Nevermind that five of the runs scored on homers by non-roster infielders Corey Smith and Jaime Pedroza, borrowed from Minor League camp. The Dodgers did get a two-run homer from Matt Kemp and two more hits from Andre Ethier. "We're going to be all right," Mattingly said. "We'll score runs. Obviously, we're counting on guys to do what they do. Guys have to have good years. If the guys have solid years, we're going to score runs. I'm really not worried about the offense."

Regardless of Casey Blake's availability, Mattingly said he plans to stick with the framework of the lineup he's been using. Rafael Furcal will lead off, Blake or his replacement would bat second, followed by Ethier, Kemp, James Loney, Juan Uribe, the left-field platoon of Marcus Thames or Jay Gibbons, and catcher Rod Barajas or Dioner Navarro. Against left-handed pitching, Uribe and Loney would probably switch places.

An exception would be on days Tony Gwynn plays left field, because Mattingly said he likes Gwynn in the No. 2 hole.

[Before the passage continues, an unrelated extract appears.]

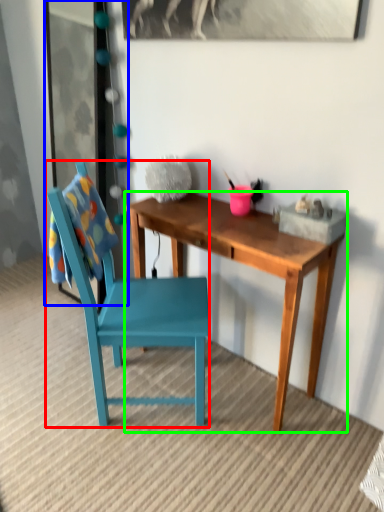 Question: Which object is the closest to the chair (highlighted by a red box)? Choose among these: glass door (highlighted by a blue box) or desk (highlighted by a green box).

Choices:
 (A) glass door
 (B) desk

Answer: (B)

Relief trio in fine form on Sunday

GLENDALE, Ariz. -- Jonathan Broxton, Hong-Chih Kuo and Mike MacDougal pitched perfect innings of relief Sunday and seem ready for the season to start.

Broxton, the closer coming off a bad second half of last season, will appear on back-to-back days for the first time this spring on Monday.

"I'm happy with where I am," he said. "Now it's time to start fine-tuning it, to zero-in with all my pitches so everything is perfect."

Broxton said his arm strength is improving at his normal spring pace. Pitching coach Rick Honeycutt said Broxton's fastball was clocked at 95 mph in his previous outing but he hadn't checked on this one.

"Power pitchers don't feel at full strength when they get here, or we wouldn't have to be here," Broxton said. It's a process to go through. Even if you feel 100 percent, the [radar] numbers are not there now. Once the lights come on you amp up a little bit."

Kuo won't throw on consecutive days until well into the season, said Honeycutt, to preserve his brittle elbow.

MacDougal, a non-roster invitee virtually assured of a spot on the team, ran his spring scoreless innings streak to 6 1/3 innings by pitching the ninth for his second save. He has allowed three hits.

Good news on Padilla, Garland

GLENDALE, Ariz. -- Injured Dodgers pitchers Vicente Padilla and Jon Garland had upbeat news Sunday in their respective rehabs from injury.

Padilla resumed playing catch Sunday and said he felt better than he did Saturday, when he skipped catch the day after his first bullpen session. Padilla is healing from Feb. 24 surgery to free an entrapped radial nerve in his right forearm.

Meanwhile, Garland said he now is playing catch up to 70 feet with no discomfort from the oblique strain he suffered in a March 9 game. Garland said he didn't know what the next step would be, but he was optimistic that he's making progress without a setback.

Neither pitcher is expected to be ready for Opening Day. Padilla might be ready sooner than Garland because he needs to build arm strength for only an inning or two of relief and not the six or more innings needed by Garland in order to start.